An Aleppian High Society Wedding

On the weekend I travelled to Aleppo to see friends Bangali and Celine again. The journey there on Friday consisted of a bus to Antakya (10,000,000 TRL) followed by a taxi to Aleppo (USD $15 or 750 Syrian pounds or 22,500,000 TRL or 22.50 YTL). The visa at the border now costs the equivalent of USD $32 versus the $30 from last year.

That night we, along with Yuko, Bangali and Celine’s Japanese neighbour, were to attend the wedding reception of their landlord’s son. He was marrying the daughter of the owner of Aleppo’s 2nd largest hotel, the Pullman Al Shahba. The reception was to begin at 10, yes, 10 pm!

After some difficulty finding the Aleppo Club, we eventually arrived at the venue. Through the door, past the jacket counter and up the dual twirling staircases the bride and groom’s families greeted us at the half tacky, half sophisticated function room entrance. The ‘handshakes’ by a few of the women were the limpest I have ever felt. Culture, I guess. I did not felt ultra comfortable, not knowing anybody whose hard earned $$$ were paying for my entertainment tonight. Still, I was very much looking forward to the experience.

The four of us were placed at a table with 3 middle-aged German couples (the landlord was first married to a now deceased German lady, so the children are half-German). This was the foreigner table, located in the corner close to the drink stand from where the waiters obtained the alcoholic and non-alcoholic drinks. Out of respect, I remained completely sober.

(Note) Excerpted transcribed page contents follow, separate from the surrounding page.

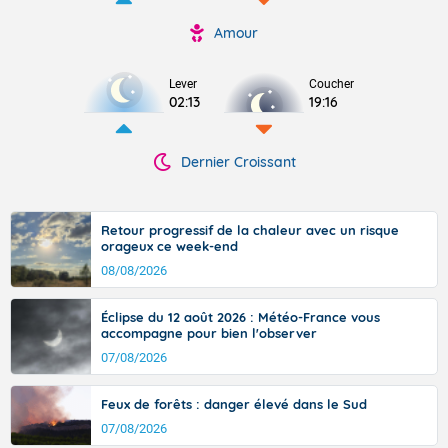
Amour
Lever
Coucher
02:13
19:16
Dernier Croissant
Retour progressif de la chaleur avec un risque
orageux ce week-end
08/08/2026
Éclipse du 12 août 2026 : Météo-France vous
accompagne pour bien l'observer
07/08/2026
Feux de forêts : danger élevé dans le Sud
07/08/2026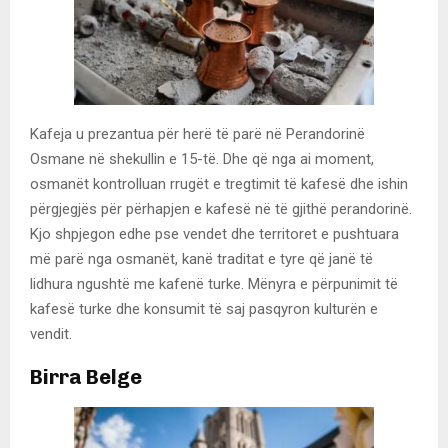
Kafeja u prezantua për herë të parë në Perandorinë
Osmane në shekullin e 15-të. Dhe që nga ai moment,
osmanët kontrolluan rrugët e tregtimit të kafesë dhe ishin
përgjegjës për përhapjen e kafesë në të gjithë perandorinë.
Kjo shpjegon edhe pse vendet dhe territoret e pushtuara
më parë nga osmanët, kanë traditat e tyre që janë të
lidhura ngushtë me kafenë turke. Mënyra e përpunimit të
kafesë turke dhe konsumit të saj pasqyron kulturën e
vendit.
Birra Belge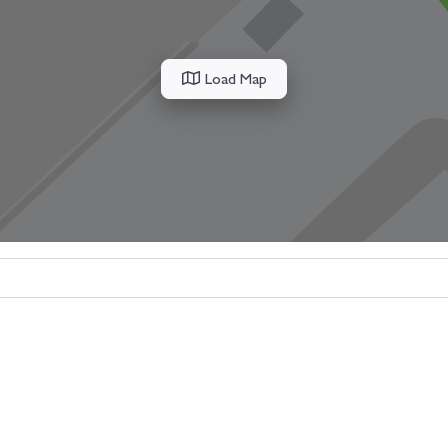
Load Map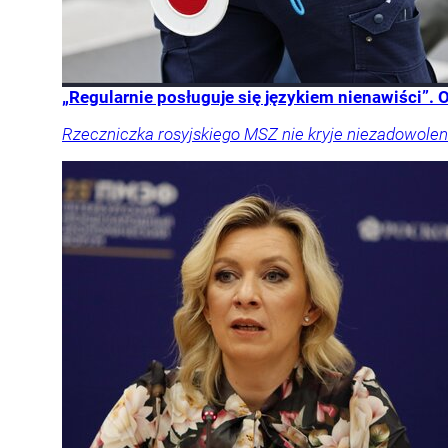
„Regularnie posługuje się językiem nienawiści”.
Rzeczniczka rosyjskiego MSZ nie kryje niezadowoleni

Approximately 150-200 formally dressed guests were seated. Most of the women did not wear headscarves and I believe it was a mixed Muslim and Christian audience. As Celine stated, the “creme de la creme” of Aleppian society were in attendance. Trade wise, I would love to be on a friendly basis with all the business people in the room.

Salads, cheese and cold meat platters covered the tablecloths. For an event beginning at 10 pm, the 5 courses lasted well into the night. A copy of the menu is below. Even though the international audience of the reception was just one table with only one native English speaker, the menu is in both Arabic and English.

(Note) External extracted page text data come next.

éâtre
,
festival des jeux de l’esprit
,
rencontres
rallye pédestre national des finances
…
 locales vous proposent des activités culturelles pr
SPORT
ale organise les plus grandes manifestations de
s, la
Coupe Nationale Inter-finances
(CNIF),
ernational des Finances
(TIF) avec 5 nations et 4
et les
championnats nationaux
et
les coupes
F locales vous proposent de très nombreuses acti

Fresh dill and rind less lemon slices complemented the fish well. The lemon sorbet, I was told, pushed the previously eaten food down, creating an appetite for the following courses. I don’t recall eating truffles before, not in Syria, anyway!

The dessert consisted of a flat apple pie with ice cream along, a piece of wedding cake and exotic fruits. The fruits included delicious custard apple (new to my 3 companions), pineapple, an out of season hard but edible mango, kiwi fruit and the usual banana and apple.

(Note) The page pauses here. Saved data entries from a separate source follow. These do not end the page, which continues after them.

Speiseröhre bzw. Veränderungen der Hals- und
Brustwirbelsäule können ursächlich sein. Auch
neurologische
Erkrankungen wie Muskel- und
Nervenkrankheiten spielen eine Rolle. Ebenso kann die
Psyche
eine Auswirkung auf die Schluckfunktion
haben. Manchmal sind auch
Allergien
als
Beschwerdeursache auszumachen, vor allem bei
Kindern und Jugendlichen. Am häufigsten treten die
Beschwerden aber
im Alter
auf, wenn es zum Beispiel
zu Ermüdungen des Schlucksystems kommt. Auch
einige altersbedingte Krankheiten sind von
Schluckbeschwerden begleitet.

Music, Ceremony and Dancing
Near the start of the evening, a violinist played a few tunes to add to the atmosphere.

The music the couple arrived to was actually the same classical tune my work uses for its radio advertisements. I do not recall its name, but it is not a tune I would normally associate with either radio commercials or weddings.

Around the 3 layers of wedding cake, glorified sparklers lit up the central area and grabbed everyone’s attention.

The second live music act was a singer who sang old European standards, largely French, but also the odd English, Spanish and Italian song.

The third, main and final music group included a guitarist, percussionist, keyboardist and singer. This quartet played music very similar to the music at many Turkish weddings, a kind of Arabesque. According to Bangali (who is fluent in Arabic) the singer entertained the audience very well with his singing, quips and remarks.

Unsurprisingly, the couple were the first on the dance floor. Following them were immediate family couples and then other couples joined fray, waltzing to the European standards.

With the Arabesque, more of the guests (including myself) went on the dance floor and danced similarly to the Turkish style I had seen so many times before. I was actually surprised at how many people did dance. I expected the affair to be a bit more conservative.

At various times of the night, some guests ululated (thanks Tom) as a sign of appreciation for the wedding couple.

By 3 am the night was winding down and the four of us joined many of the other guests in exiting the building, saying good bye to the wedding couple and immediate family on the way. Waiting outside for the newly married husband and wife was a Lebanese number plated stretch limousine. I guess the vehicle was going to head to the Pullman hotel, where the husband and wife would enjoy their night together in the penthouse suite …… THE END

I will write more about the trip to Syria and catch up with my emails soon, I promise!